Branch: refs/heads/staging
Home: https://github.com/qemu/qemu
Commit: 8a917b99d5394d34ffcd851c8b287ced6eb48133
https://github.com/qemu/qemu/commit/8a917b99d5394d34ffcd851c8b287ced6eb48133
Author: Alexander Monakov <[email protected]>
Date: 2024-05-03 (Fri, 03 May 2024)
Changed paths:
M util/bufferiszero.c
Log Message:
-----------
util/bufferiszero: Remove SSE4.1 variant
The SSE4.1 variant is virtually identical to the SSE2 variant, except
for using 'PTEST+JNZ' in place of 'PCMPEQB+PMOVMSKB+CMP+JNE' for testing
if an SSE register is all zeroes. The PTEST instruction decodes to two
uops, so it can be handled only by the complex decoder, and since
CMP+JNE are macro-fused, both sequences decode to three uops. The uops
comprising the PTEST instruction dispatch to p0 and p5 on Intel CPUs, so
PCMPEQB+PMOVMSKB is comparatively more flexible from dispatch
standpoint.
Hence, the use of PTEST brings no benefit from throughput standpoint.
Its latency is not important, since it feeds only a conditional jump,
which terminates the dependency chain.
I never observed PTEST variants to be faster on real hardware.
Signed-off-by: Alexander Monakov <[email protected]>
Signed-off-by: Mikhail Romanov <[email protected]>
Reviewed-by: Richard Henderson <[email protected]>
Message-Id: <[email protected]>
Commit: d018425c324704949c7f65230def9586e71f07f5
https://github.com/qemu/qemu/commit/d018425c324704949c7f65230def9586e71f07f5
Author: Alexander Monakov <[email protected]>
Date: 2024-05-03 (Fri, 03 May 2024)
Changed paths:
M util/bufferiszero.c
Log Message:
-----------
util/bufferiszero: Remove AVX512 variant
Thanks to early checks in the inline buffer_is_zero wrapper, the SIMD
routines are invoked much more rarely in normal use when most buffers
are non-zero. This makes use of AVX512 unprofitable, as it incurs extra
frequency and voltage transition periods during which the CPU operates
at reduced performance, as described in
https://travisdowns.github.io/blog/2020/01/17/avxfreq1.html
Signed-off-by: Mikhail Romanov <[email protected]>
Signed-off-by: Alexander Monakov <[email protected]>
Reviewed-by: Richard Henderson <[email protected]>
Message-Id: <[email protected]>
Signed-off-by: Richard Henderson <[email protected]>
Commit: cbe3d5264631aa193fd2705820cbde6c5a602abb
https://github.com/qemu/qemu/commit/cbe3d5264631aa193fd2705820cbde6c5a602abb
Author: Alexander Monakov <[email protected]>
Date: 2024-05-03 (Fri, 03 May 2024)
Changed paths:
M include/qemu/cutils.h
M util/bufferiszero.c
Log Message:
-----------
util/bufferiszero: Reorganize for early test for acceleration
Test for length >= 256 inline, where is is often a constant.
Before calling into the accelerated routine, sample three bytes
from the buffer, which handles most non-zero buffers.
Signed-off-by: Alexander Monakov <[email protected]>
Signed-off-by: Mikhail Romanov <[email protected]>
Message-Id: <[email protected]>
[rth: Use __builtin_constant_p; move the indirect call out of line.]

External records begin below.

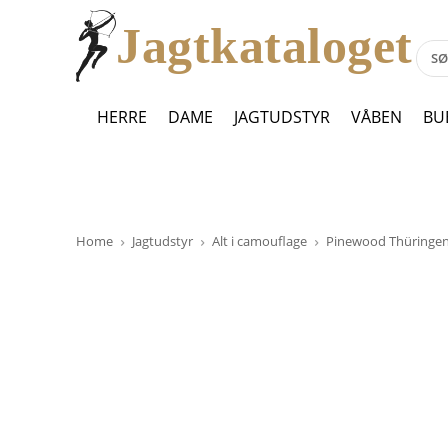
Jagtkataloget
HERRE
DAME
JAGTUDSTYR
VÅBEN
BU
Home
Jagtudstyr
Alt i camouflage
Pinewood Thüringen 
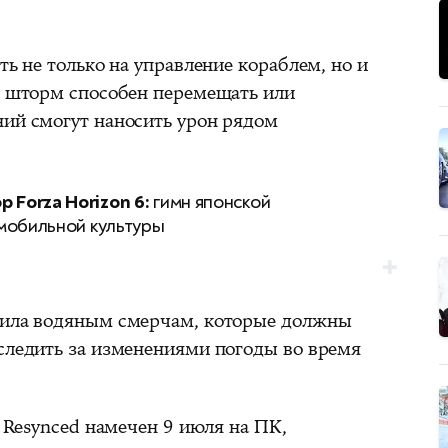
ть не только на управление кораблем, но и
и, шторм способен перемещать или
ний смогут наносить урон рядом
р Forza Horizon 6:
гимн японской
мобильной культуры
елила водяным смерчам, которые должны
 следить за изменениями погоды во время
g Resynced намечен 9 июля на ПК,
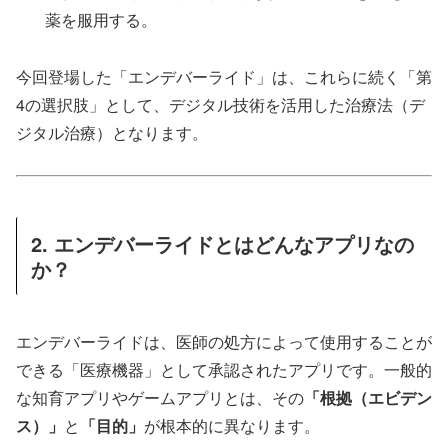
薬を服用する。
今回登場した「エンデバーライド」は、これらに続く「第
4の選択肢」として、デジタル技術を活用した治療法（デ
ジタル治療）となります。
2. エンデバーライドとはどんなアプリなの
か？
エンデバーライドは、医師の処方によって使用することが
できる「医療機器」として承認されたアプリです。一般的
な知育アプリやゲームアプリとは、その
「根拠（エビデン
ス）」
と
「目的」
が根本的に異なります。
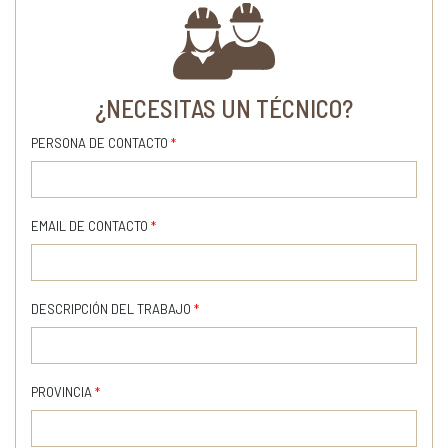
¿NECESITAS UN TÉCNICO?
PERSONA DE CONTACTO
*
EMAIL DE CONTACTO
*
DESCRIPCIÓN DEL TRABAJO
*
PROVINCIA
*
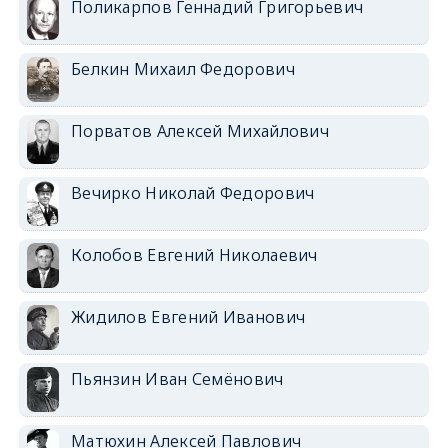
Поликарпов Геннадий Григорьевич
Белкин Михаил Федорович
Порватов Алексей Михайлович
Вечирко Николай Федорович
Колобов Евгений Николаевич
Жидилов Евгений Иванович
Пьянзин Иван Семёнович
Матюхин Алексей Павлович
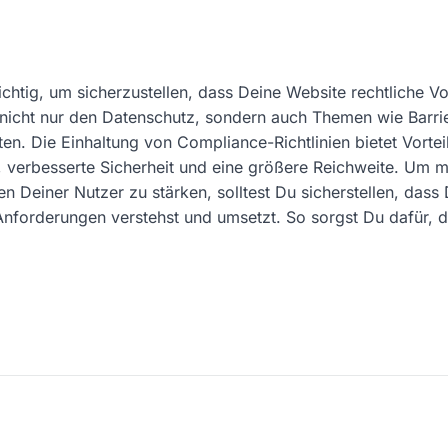
ichtig, um sicherzustellen, dass Deine Website rechtliche 
t nicht nur den Datenschutz, sondern auch Themen wie Barrie
en. Die Einhaltung von Compliance-Richtlinien bietet Vorteil
, verbesserte Sicherheit und eine größere Reichweite. Um 
 Deiner Nutzer zu stärken, solltest Du sicherstellen, dass 
nforderungen verstehst und umsetzt. So sorgst Du dafür, 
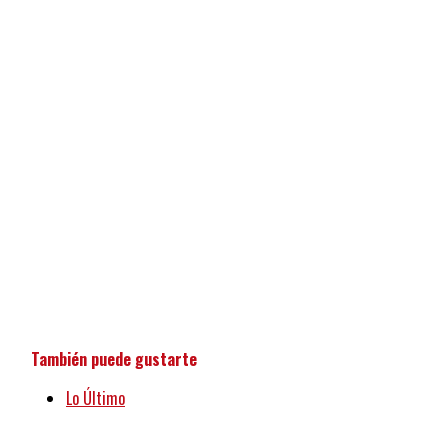
También puede gustarte
Lo Último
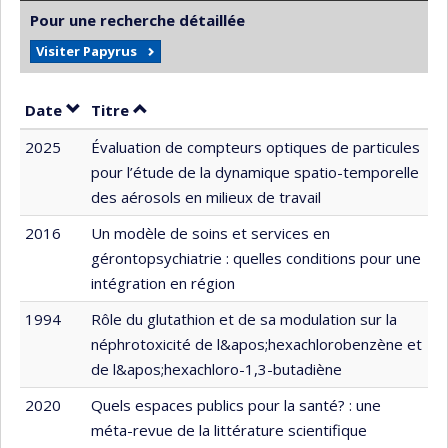
Pour une recherche détaillée
Visiter Papyrus
Trier par date en ordre croissant
Trier par titre en ordre croissant
Date
Titre
2025
Évaluation de compteurs optiques de particules
pour l’étude de la dynamique spatio-temporelle
des aérosols en milieux de travail
2016
Un modèle de soins et services en
gérontopsychiatrie : quelles conditions pour une
intégration en région
1994
Rôle du glutathion et de sa modulation sur la
néphrotoxicité de l&apos;hexachlorobenzène et
de l&apos;hexachloro-1,3-butadiène
2020
Quels espaces publics pour la santé? : une
méta-revue de la littérature scientifique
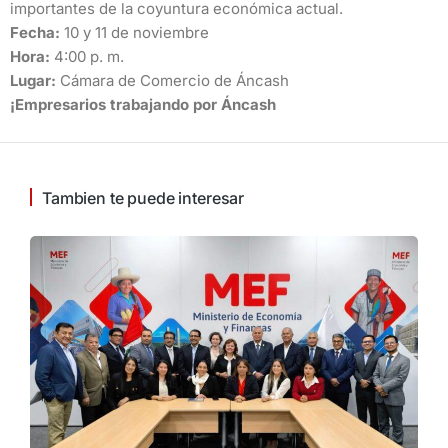
importantes de la coyuntura económica actual.
Fecha:
10 y 11 de noviembre
Hora:
4:00 p. m.
Lugar:
Cámara de Comercio de Áncash
¡Empresarios trabajando por Áncash
Tambien te puede interesar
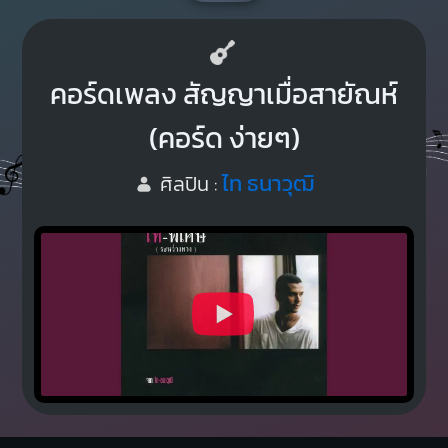
คอร์ดเพลง สัญญาเมื่อสายัณห์
(คอร์ด ง่ายๆ)
ไท ธนาวุฒิ
ศิลปิน :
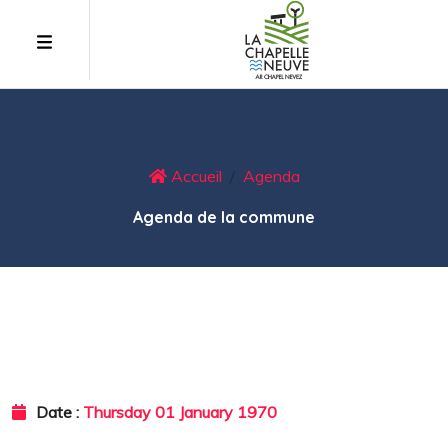
Accueil
Agenda
Agenda de la commune
Date :
Thursday 01 January 1970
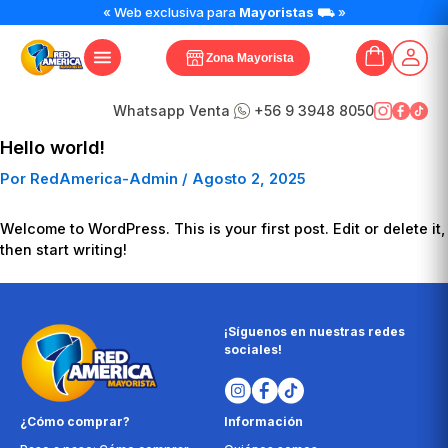
« Web exclusiva para
Mayoristas
⛟ »
Zona Mayorista
Whatsapp Venta
+56 9 3948 8050
Hello world!
Por
RedAmerica-Admin
/
Agosto 2, 2025
Welcome to WordPress. This is your first post. Edit or delete it,
then start writing!
¡Síguenos en nuestras redes
sociales!
¿Cómo comprar?
Información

Signed-off-by: Richard Henderson <[email protected]>
Commit: 93a6085618f16fb2cd316d1e84f1a638b7e2d8ff
https://github.com/qemu/qemu/commit/93a6085618f16fb2cd316d1e84f1a638b7e2d8ff
Author: Alexander Monakov <[email protected]>
Date: 2024-05-03 (Fri, 03 May 2024)
Changed paths:
M util/bufferiszero.c
Log Message:
-----------
util/bufferiszero: Remove useless prefetches
Use of prefetching in bufferiszero.c is quite questionable:
- prefetches are issued just a few CPU cycles before the corresponding
line would be hit by demand loads;
- they are done for simple access patterns, i.e. where hardware
prefetchers can perform better;
- they compete for load ports in loops that should be limited by load
port throughput rather than ALU throughput.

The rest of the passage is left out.